The Little Friend
- Author: Bruce Marshall
- Language: English
- Publication date: 1929
- Publication place: Scotland
- Media type: Print (Hardback)
- Pages: 299
- Preceded by: High Brows (1929)
- Followed by: The Rough House, a possibility (1930)

= The Little Friend (Marshall novel) =

Book by Bruce Marshall

The Little Friend is a 1929 novel by Scottish writer Bruce Marshall.

==Plot summary==
James Garrett is the “Little Friend” of several young women. Whether or not this is a good thing for these ladies is the issue studied in this tragicomic novel.

Garrett meets Effie, the lovely daughter of a local pastor, while studying for the ministry at St. Andrews, a university in Scotland. He falls in love with Effie only moments after meeting her. They are inseparable, until, just days before his graduation–ordination, and the day after their first sexual encounter, she is killed in a traffic accident.

Despondent and disillusioned, he abandons his intended pastoral career and takes a job as an ad writer with Paloma, the American manufacturer of a very successful line of toothpaste.

The company sends him to Paris where he meets Marjorie, a worldly, promiscuous and beautiful British expatriate. He quickly abandons her when his company assigns him to Barcelona.

On the train to his new job, he meets an English family, the Nicholsons, also traveling to Barcelona. The daughter, Molly, becomes infatuated with Garrett. His feelings towards her are more ambiguous.

The next player in this drama is Pepita. A fiery and lovely poor woman, Pepita works in a brothel since “I can’t keep body and soul together on what is paid by shoe stores.”

Garrett meets her when he and his new coworkers end a drunken debauch by visiting her place of employment. Garrett is intrigued by both her attractiveness and the fact that, while she is willing to engage in a wide range of intimate sexual activities, she refuses to kiss him.

Garrett shuffles between Molly and Pepita, keeping their existence a secret to the other.
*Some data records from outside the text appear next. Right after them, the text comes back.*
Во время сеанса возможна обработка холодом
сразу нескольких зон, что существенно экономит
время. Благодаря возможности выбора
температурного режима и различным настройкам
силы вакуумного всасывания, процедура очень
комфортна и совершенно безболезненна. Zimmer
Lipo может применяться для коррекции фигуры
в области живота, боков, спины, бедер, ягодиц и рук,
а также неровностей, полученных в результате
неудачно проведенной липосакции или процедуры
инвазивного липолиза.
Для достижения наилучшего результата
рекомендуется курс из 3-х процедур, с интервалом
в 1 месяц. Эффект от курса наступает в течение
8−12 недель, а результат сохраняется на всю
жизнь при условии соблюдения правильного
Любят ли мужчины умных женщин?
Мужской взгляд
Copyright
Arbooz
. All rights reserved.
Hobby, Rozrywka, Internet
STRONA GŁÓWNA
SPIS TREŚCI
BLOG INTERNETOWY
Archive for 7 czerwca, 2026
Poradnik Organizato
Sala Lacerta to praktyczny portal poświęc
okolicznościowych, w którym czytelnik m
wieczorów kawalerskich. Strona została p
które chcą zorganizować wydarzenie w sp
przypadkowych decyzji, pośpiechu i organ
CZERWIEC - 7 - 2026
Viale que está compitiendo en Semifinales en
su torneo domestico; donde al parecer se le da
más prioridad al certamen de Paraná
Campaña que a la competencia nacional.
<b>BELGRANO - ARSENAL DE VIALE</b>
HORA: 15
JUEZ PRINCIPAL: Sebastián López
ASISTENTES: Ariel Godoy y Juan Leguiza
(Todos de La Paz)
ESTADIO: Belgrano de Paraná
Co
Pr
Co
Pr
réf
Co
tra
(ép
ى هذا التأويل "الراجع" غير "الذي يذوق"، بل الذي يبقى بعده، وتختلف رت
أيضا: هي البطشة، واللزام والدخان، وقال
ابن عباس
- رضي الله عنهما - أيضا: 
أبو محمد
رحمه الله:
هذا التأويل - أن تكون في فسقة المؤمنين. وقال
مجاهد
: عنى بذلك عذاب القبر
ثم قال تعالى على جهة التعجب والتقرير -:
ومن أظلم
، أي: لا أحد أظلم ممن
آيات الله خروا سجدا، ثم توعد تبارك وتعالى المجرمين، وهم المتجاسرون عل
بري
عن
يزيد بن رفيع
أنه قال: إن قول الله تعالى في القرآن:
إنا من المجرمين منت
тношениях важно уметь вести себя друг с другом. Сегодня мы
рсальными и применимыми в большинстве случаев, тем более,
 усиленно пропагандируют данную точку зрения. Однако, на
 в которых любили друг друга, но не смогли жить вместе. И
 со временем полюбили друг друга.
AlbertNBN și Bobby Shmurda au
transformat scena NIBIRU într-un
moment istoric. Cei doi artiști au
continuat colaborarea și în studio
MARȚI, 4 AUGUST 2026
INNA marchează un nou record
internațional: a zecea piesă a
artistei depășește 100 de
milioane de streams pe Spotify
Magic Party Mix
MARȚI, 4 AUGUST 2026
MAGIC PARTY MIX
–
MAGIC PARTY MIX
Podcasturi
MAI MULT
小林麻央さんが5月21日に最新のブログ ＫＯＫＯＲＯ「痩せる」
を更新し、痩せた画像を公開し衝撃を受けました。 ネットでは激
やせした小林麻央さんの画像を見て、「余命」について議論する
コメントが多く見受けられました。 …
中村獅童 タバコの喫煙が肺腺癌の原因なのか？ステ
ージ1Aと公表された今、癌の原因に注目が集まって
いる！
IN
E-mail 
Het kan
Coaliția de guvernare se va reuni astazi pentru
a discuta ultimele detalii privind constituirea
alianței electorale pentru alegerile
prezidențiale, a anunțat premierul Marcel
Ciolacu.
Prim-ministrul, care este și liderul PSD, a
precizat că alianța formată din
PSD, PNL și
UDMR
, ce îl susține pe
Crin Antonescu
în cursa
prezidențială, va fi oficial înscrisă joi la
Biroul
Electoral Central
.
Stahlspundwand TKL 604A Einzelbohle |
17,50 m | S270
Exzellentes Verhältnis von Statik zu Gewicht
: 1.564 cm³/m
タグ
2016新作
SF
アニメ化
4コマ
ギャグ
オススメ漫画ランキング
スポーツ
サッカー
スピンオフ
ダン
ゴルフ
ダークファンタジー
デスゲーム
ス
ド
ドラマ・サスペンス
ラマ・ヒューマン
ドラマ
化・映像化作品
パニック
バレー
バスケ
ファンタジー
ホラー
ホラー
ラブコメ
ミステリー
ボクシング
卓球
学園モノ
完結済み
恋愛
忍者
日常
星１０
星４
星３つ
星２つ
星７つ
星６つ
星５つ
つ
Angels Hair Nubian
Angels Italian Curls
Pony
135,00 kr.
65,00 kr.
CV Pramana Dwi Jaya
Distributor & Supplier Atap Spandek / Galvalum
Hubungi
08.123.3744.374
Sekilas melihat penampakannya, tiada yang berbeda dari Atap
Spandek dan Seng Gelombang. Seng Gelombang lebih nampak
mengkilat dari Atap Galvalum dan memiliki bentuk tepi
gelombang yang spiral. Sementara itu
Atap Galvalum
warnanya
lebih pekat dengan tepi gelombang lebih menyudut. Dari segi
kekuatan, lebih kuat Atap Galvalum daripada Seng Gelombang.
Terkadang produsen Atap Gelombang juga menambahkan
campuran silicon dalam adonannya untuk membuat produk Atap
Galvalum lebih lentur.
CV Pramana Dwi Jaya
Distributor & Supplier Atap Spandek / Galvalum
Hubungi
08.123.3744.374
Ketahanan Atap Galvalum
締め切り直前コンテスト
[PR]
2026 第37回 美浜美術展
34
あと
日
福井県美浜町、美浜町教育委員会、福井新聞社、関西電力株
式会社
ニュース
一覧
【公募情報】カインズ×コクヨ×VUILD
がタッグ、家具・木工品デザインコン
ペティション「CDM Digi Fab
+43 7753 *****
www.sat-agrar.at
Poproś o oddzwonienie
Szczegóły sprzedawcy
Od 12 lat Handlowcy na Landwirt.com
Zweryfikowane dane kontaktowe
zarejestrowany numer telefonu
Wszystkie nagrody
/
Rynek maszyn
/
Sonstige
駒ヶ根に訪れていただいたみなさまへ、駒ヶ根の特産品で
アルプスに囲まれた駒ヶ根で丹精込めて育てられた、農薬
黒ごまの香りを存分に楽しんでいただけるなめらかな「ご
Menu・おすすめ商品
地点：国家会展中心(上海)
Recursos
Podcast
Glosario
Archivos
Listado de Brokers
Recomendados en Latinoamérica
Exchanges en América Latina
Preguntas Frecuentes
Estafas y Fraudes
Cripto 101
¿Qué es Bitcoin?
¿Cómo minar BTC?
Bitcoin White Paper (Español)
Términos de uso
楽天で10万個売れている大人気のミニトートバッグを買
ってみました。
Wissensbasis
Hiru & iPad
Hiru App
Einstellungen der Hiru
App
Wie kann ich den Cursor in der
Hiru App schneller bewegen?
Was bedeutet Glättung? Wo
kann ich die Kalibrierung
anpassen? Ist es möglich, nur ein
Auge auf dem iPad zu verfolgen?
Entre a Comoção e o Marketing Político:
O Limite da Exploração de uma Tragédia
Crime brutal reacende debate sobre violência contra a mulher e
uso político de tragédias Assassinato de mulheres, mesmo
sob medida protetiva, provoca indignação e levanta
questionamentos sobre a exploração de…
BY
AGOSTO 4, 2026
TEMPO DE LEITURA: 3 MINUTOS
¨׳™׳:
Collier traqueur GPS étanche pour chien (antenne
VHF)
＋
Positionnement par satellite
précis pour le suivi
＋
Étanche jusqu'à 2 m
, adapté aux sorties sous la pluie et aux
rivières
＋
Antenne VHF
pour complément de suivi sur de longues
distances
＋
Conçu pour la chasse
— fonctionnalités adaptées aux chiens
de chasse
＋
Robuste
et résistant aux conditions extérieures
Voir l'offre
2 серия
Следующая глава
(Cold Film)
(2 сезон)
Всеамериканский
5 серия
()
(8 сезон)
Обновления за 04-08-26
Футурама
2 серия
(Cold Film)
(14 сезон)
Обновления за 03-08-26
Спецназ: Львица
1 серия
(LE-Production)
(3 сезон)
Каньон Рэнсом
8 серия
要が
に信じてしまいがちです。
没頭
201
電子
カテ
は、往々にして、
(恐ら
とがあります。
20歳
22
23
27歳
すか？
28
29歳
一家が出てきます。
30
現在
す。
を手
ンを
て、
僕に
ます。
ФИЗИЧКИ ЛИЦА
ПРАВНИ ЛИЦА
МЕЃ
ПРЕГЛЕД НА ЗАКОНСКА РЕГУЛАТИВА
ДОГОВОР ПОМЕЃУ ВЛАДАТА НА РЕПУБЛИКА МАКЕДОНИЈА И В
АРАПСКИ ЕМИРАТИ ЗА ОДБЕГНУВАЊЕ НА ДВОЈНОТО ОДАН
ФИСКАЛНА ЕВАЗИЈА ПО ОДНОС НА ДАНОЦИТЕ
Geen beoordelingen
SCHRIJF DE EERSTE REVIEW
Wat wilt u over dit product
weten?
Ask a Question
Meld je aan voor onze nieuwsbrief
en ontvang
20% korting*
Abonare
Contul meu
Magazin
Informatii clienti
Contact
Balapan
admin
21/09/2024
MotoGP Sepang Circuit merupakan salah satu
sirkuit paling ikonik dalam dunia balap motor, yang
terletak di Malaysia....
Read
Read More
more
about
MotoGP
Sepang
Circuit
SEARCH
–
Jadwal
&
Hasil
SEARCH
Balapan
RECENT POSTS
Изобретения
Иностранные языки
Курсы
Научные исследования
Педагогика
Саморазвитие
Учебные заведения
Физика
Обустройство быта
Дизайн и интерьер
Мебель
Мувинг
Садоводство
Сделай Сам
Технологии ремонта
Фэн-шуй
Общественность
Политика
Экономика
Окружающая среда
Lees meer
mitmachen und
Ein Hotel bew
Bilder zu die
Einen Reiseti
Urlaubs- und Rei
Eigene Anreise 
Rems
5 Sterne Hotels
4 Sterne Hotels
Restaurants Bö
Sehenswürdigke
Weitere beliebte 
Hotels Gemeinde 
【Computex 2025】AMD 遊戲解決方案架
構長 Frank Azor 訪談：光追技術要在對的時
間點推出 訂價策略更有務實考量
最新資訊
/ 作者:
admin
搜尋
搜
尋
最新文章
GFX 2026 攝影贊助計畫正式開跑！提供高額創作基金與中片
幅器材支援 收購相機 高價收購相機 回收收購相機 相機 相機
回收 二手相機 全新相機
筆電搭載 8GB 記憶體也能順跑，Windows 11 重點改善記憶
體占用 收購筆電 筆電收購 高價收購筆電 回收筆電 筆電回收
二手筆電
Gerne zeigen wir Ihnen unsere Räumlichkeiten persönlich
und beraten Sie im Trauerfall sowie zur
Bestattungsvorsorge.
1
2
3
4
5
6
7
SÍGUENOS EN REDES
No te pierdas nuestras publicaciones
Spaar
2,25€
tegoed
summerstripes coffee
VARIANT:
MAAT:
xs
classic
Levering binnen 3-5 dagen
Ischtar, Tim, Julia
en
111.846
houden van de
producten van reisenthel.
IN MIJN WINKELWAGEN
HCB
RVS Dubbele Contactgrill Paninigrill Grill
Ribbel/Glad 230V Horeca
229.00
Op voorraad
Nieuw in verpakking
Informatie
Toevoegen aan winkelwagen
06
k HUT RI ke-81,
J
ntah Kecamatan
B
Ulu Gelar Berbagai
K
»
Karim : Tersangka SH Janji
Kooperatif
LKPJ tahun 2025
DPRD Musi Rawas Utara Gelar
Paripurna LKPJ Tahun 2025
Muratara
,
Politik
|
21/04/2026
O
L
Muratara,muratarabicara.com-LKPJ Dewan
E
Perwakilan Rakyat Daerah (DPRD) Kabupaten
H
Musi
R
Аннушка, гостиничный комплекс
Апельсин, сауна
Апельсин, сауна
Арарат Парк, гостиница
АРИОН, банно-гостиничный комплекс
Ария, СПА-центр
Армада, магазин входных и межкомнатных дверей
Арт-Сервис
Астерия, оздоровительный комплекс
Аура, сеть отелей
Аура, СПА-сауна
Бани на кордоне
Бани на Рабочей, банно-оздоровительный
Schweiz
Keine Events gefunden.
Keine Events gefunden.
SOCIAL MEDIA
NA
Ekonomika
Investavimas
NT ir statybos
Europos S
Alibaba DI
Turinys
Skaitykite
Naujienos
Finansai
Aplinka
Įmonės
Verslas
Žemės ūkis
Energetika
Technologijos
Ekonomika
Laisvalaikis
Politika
But Pepita also has another admirer, Miguelito, an up-and-coming young bullfighter.

Pepita, however is frustrated by Miguelito's many infidelities and eventually gives him up after he abandons and humiliates her for an assignation with Marjorie, who has come to Barcelona to attempt the consummation of her seduction of Garrett.

After considerable reflection, Garrett offers to support Pepita if she will give up prostitution. She agrees and finds herself growing more committed and more in love with him. As her love for him grows, Pepita realizes that maintaining their unmarried sexual relationship is sinful and ends sexual activities with him.

Garrett, however, has continued his flirtation with Molly all during his relationship with Pepita. Garrett now realizes that Molly is also hoping he will marry her. Weighing his two possibilities, Garrett decides that his chances of a happy life are higher with Molly, with whom he shares many cultural affinities, than with Pepita, whose habits and expectations are “foreign” to him.

The novel ends with Pepita reentering the brothel.

Garret has proven himself to be a “little” friend. His irresolute and selfish behavior has symbolically led to Effie's death, Pepita's return to immorality and Marjorie's continuation in a life of debauchery. The reader is left to contemplate what lies in wait for Molly.